Below I will provide some quick, high-level overview of how we did this, but you don't have to read it if you don't want to. It's quite nerdy.

Actually useful AI

"AI" has been the biggest hype word this year. We started playing around with it back in April. However, we struggled to find a way to use AI technologies in a way that will actually help you be more productive.

First, we've created the "Knowledge Base suggestion bot". It isn't perfect, to say the least. It kind of works most of the time, but it wasn't something that added much value to the product. It sure does look pretty cool on marketing screenshots, but we wanted to do something real - something that will help you be more productive.

Side note: The KB bot will become much better soon. We have some plans to make it actually useful.

So, we started thinking about things that annoy us the most. After looking through a couple of tickets, the answer was clear - email signatures. The problem is - signatures are often longer than the actual useful text. They contain URLs, phone numbers, addresses, confidentiality disclaimers, "save the environment" stuff and, my favorite, inspirational quotes. There is nothing in there that I care about, but I have to scroll through it multiple times per day.

We decided to start looking into ways to hide the signatures automatically using AI.

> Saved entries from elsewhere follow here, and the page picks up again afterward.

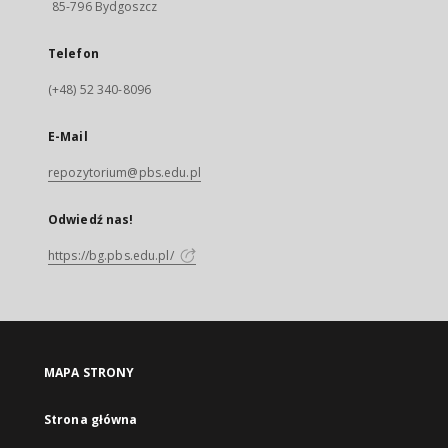
85-796 Bydgoszcz
Telefon
(+48) 52 340-8096
E-Mail
repozytorium@pbs.edu.pl
Odwiedź nas!
https://bg.pbs.edu.pl/
MAPA STRONY
Strona główna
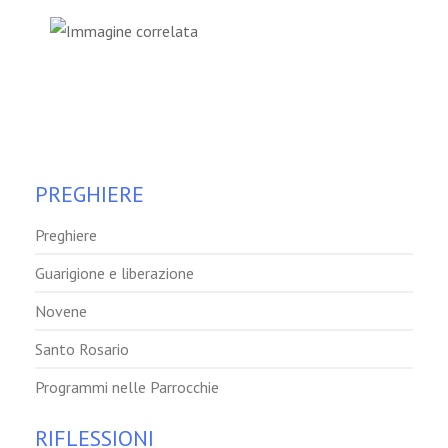
PREGHIERE
Preghiere
Guarigione e liberazione
Novene
Santo Rosario
Programmi nelle Parrocchie
RIFLESSIONI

There are some existing solutions (although, not a lot), but they didn't work for us for various reasons. We needed to make our own solution.

Training the AI model

The way our algorithm works is relatively straightforward. We need to go over an email line by line and predict if the line is a signature or not. Once we find the first signature line, we just assume that all the lines below it are parts of the signature as well. In AI it's called binary classification. There are a lot of algorithms available, but we settled on Fast tree and SVM because it produced the best results.

The problem is computers are bad at understanding text. Before we feed a line of text to the trainer, we need to convert it to an array of numbers. The process is called featurizing and the resulting array is called a feature vector.

Currently, we use 14 different features, but we continuously tweak and reevaluate them. Some feature examples are:

Has typical words ("regards," "thanks," etc.)
Special characters are more than 90% of the line ("---," "*")
A lot of uppercased words
Number of line breaks before the current line
Has an email, phone or URL
Position within the email
Etc. etc. etc. There's more cool stuff there, but Alex tells me to shut up "because competitors".

After we train our model using these features, it will "know" what is most likely to be a signature. There was only one problem.

To train the model we actually needed some training data. So we took around 5000 real world emails and manually annotated signatures in those. Then we took the annotated emails and fed them to the featurizer and then to the model trainer.

The resulting model predicts signatures with almost 99% accuracy which is really good in the AI world.

Privacy note: all the model data is anonymous and contains no personally identifiable information. It's all just a bunch of numbers.

False positives and other possible issues

Customers: please report all the tickets where the signature was identified incorrectly or was not identified at all. We will work through them and retrain our model.

Non-English languages theoretically will have more false positives since 90% of the training data was in English. That said, most of the features we use are not language dependent. At least it should work the same for all the European languages (insert Brexit joke here).

We may turn it off and on again (tm) while we apply the finishing tweaks.